Andreu Botella :verified_enby:

@mayank Huh, that is an interesting precedent that I didn't know about! But it's also a very different thing, because legacy selectors work very differently from the standard version.

Mayank

@andreu yeah, maybe not the best example. i don't think it's useful to compare with simpler prefixed properties though; i assume the new line-clamp will be significantly different from the old one.

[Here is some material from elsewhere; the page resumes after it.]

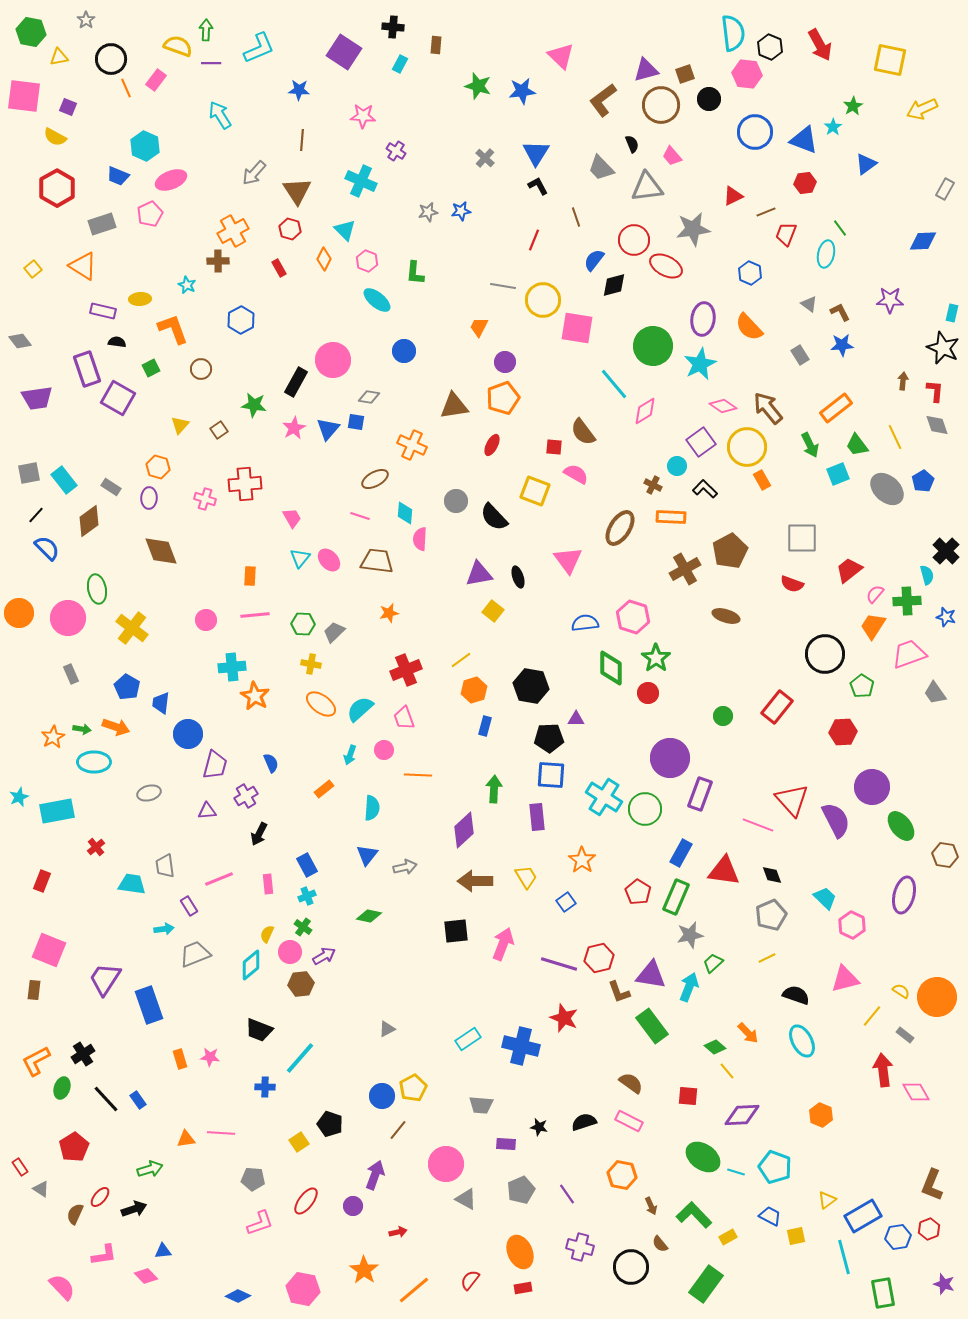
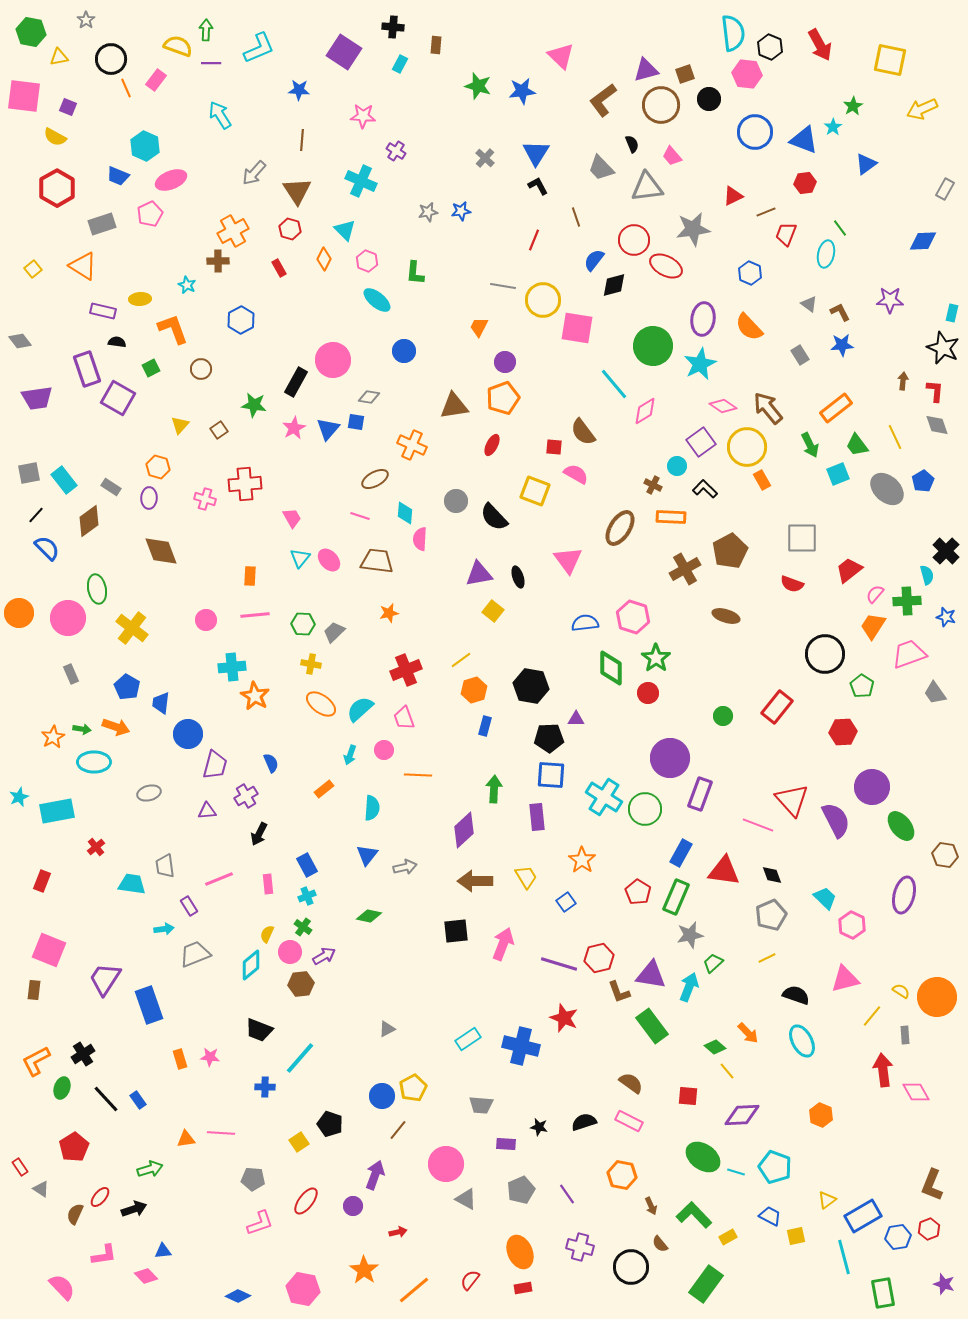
gray rectangle at (905, 1035): rotated 48 degrees clockwise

another point of comparison could be logical properties, which cascade separately from physical properties, and the final resolution depends on a (re)cascade between the two. but this one is also maybe not a fair comparison, because logical:physical is almost 1:1. i guess line-clamp is kind of unique

Andreu Botella :verified_enby:

With other -webkit prefixes, if you have something like

transform: scale(2);
-webkit-transform: scale(0.5);

the one that is higher in the cascade order (which for properties in the same declaration is the one that appears later) wins.

But as far as I can tell, none of those other prefixes properties have a behavior difference like with line-clamp, where the prefixed version has a dependence on other properties that isn't there in the unprefixed version.

O Óscar

@andreu
Due line-clamp and -webkit-line-clamp are not 1:1 properties, I'd treat them differently.

```
display: block;
line-clamp: 3;
-webkit-line-clamp: 4;
```
Clamps to 3 lines becasue line-clamp is not valid here

```
display: -webkit-box;
line-clamp: 3;
-webkit-line-clamp: 4;
```
Clamps to 4 lines because the prefixed version works and override the previous one.

```
display: -webkit-box;
-webkit-line-clamp: 4;
line-clamp: 3;
```
Clamps to 3 lines because the unprefixed version wins.

@andreu
Due line-clamp and -webkit-line-clamp are not 1:1 properties, I'd treat them differently.

```
display: block;
line-clamp: 3;
-webkit-line-clamp: 4;
```
Clamps to 3 lines becasue line-clamp is not valid here

```
display: -webkit-box;
line-clamp: 3;
-webkit-line-clamp: 4;
```
Clamps to 4 lines because the prefixed version works and override the previous one.

Vadim Makeev

@andreu I know most people vote for the “clamp 3 lines” option, but it’s the basic principle of CSS cascade we’re about to break here. I’d rather rename the property than introduce this special case. Have you considered renaming it to something else since it’s more of a new property than the unprefixed version of an old one?

Alfonso Martínez de Lizarrondo

@pepelsbey
I don't think the name is the isssue, because if it's called "pretty-please" then question would be about what to do with

display: block;
pretty-please: 3;
-webkit-line-clamp: 4;

@andreu

Fogrew :verified: 🖖🏽

@andreu I voted for 3 because you just explained that the prefixed version will work only with the old flexbox properties. This voting looks more like a test for IQ than a test of our CSS knowledge unfortunately. And of course we all are smart, ya 😂

Andreu Botella :verified_enby:

@fogrew Hah, if only that was true. line-clamp and -webkit-line-clamp are proposed to be defined as shorthands, which means their interaction when both are present is complicated. See github.com/w3c/csswg-drafts/is

Fogrew :verified: 🖖🏽

@andreu I meant that voting results probably will not answer your question if it was like "what people will intuitively choose?"